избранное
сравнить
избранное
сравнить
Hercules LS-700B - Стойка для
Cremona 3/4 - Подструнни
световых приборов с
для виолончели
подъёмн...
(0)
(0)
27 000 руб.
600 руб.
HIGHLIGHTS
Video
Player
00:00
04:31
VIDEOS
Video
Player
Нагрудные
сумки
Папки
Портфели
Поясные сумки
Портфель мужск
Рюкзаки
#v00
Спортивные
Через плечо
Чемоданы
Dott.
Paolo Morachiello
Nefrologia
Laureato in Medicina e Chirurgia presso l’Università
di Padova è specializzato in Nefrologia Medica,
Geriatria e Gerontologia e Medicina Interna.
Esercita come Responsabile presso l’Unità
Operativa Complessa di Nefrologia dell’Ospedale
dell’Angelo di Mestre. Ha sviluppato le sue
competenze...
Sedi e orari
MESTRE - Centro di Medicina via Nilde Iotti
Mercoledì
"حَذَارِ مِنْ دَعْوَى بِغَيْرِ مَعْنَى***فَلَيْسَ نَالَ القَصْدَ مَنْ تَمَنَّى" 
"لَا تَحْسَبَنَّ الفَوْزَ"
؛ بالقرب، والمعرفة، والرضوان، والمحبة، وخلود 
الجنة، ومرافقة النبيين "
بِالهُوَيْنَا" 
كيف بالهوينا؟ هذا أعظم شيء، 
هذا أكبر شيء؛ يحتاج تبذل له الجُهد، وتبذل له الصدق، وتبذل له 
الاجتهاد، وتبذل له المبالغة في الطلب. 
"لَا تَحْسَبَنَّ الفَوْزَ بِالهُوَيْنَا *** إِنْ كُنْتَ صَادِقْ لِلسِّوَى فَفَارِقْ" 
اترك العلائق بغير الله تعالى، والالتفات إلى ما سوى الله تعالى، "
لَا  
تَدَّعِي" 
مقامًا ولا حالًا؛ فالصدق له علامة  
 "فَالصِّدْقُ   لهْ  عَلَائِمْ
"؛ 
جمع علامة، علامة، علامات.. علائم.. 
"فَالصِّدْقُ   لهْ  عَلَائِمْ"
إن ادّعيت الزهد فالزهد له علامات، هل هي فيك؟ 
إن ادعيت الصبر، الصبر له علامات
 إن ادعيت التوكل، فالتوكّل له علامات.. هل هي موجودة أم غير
________________________
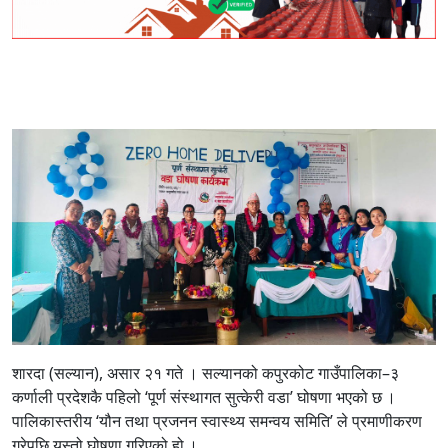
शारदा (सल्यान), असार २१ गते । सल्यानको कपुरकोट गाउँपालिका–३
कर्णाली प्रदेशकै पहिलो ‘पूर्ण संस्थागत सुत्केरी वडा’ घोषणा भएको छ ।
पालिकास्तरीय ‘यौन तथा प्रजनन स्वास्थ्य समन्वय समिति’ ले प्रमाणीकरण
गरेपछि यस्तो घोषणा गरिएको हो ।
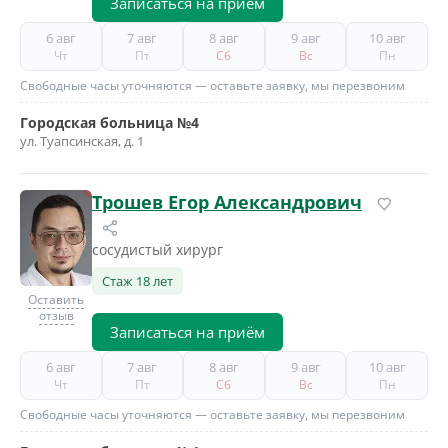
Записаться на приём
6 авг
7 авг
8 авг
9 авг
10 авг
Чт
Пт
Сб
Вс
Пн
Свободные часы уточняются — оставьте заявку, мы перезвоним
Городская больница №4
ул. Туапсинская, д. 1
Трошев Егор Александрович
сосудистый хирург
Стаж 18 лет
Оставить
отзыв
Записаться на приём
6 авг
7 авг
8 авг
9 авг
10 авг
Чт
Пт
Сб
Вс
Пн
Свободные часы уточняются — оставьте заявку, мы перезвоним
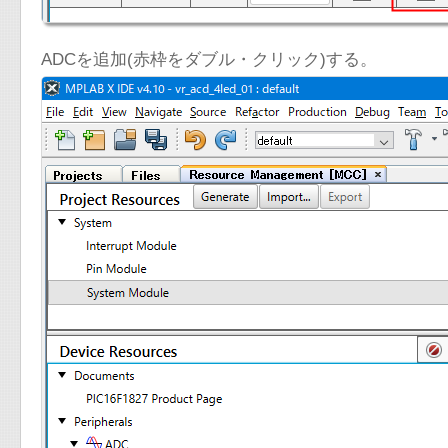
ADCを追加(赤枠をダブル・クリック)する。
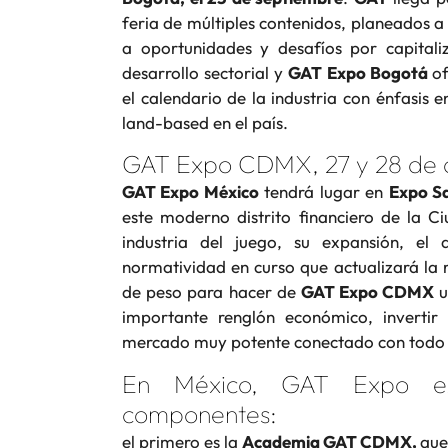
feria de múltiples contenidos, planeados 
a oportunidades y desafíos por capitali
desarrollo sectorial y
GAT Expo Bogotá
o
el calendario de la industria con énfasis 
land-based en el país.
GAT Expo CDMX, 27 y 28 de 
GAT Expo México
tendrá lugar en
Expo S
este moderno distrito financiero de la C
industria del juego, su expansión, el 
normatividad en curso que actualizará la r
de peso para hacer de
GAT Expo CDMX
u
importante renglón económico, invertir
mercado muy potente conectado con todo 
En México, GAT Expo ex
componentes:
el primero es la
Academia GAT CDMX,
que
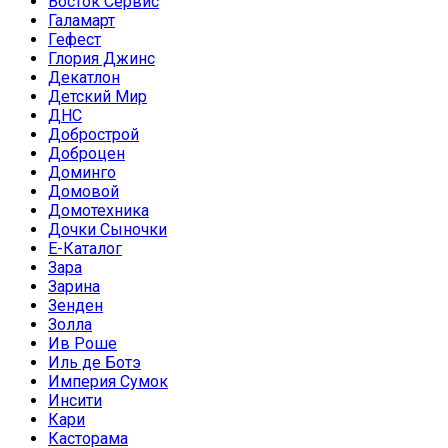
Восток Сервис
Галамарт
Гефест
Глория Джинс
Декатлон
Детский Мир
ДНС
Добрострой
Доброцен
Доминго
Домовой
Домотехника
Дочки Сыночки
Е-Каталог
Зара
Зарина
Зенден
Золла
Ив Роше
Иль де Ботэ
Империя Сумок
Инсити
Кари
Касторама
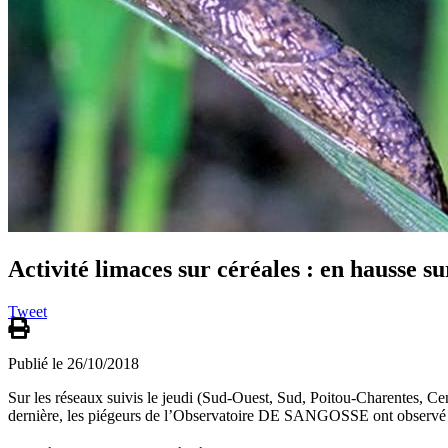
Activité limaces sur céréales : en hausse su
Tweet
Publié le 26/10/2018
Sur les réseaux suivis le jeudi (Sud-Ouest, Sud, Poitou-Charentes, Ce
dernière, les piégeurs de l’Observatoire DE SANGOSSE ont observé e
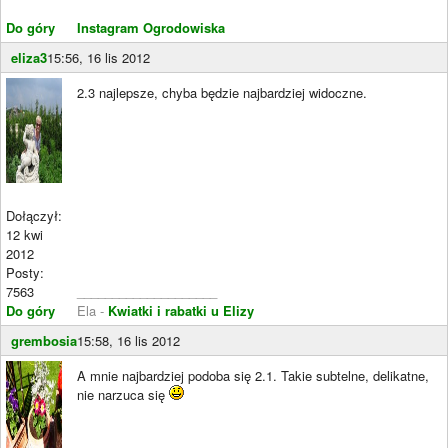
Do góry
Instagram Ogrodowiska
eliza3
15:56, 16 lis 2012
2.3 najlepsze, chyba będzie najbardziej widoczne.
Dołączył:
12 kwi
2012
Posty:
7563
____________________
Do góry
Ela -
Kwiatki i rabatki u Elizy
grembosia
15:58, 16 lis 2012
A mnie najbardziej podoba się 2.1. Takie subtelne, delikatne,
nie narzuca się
________________________
### Required work
Among the entries above, the lines between the ones containing "Sedi e orari" and "إن ادعيت التوكل،", inclusive, are to be transcribed exactly. No other line is to be given.

### Written solution
Sedi e orari
MESTRE - Centro di Medicina via Nilde Iotti
Mercoledì
"حَذَارِ مِنْ دَعْوَى بِغَيْرِ مَعْنَى***فَلَيْسَ نَالَ القَصْدَ مَنْ تَمَنَّى" 
"لَا تَحْسَبَنَّ الفَوْزَ"
؛ بالقرب، والمعرفة، والرضوان، والمحبة، وخلود 
الجنة، ومرافقة النبيين "
بِالهُوَيْنَا" 
كيف بالهوينا؟ هذا أعظم شيء، 
هذا أكبر شيء؛ يحتاج تبذل له الجُهد، وتبذل له الصدق، وتبذل له 
الاجتهاد، وتبذل له المبالغة في الطلب. 
"لَا تَحْسَبَنَّ الفَوْزَ بِالهُوَيْنَا *** إِنْ كُنْتَ صَادِقْ لِلسِّوَى فَفَارِقْ" 
اترك العلائق بغير الله تعالى، والالتفات إلى ما سوى الله تعالى، "
لَا  
تَدَّعِي" 
مقامًا ولا حالًا؛ فالصدق له علامة  
 "فَالصِّدْقُ   لهْ  عَلَائِمْ
"؛ 
جمع علامة، علامة، علامات.. علائم.. 
"فَالصِّدْقُ   لهْ  عَلَائِمْ"
إن ادّعيت الزهد فالزهد له علامات، هل هي فيك؟ 
إن ادعيت الصبر، الصبر له علامات
 إن ادعيت التوكل، فالتوكّل له علامات.. هل هي موجودة أم غير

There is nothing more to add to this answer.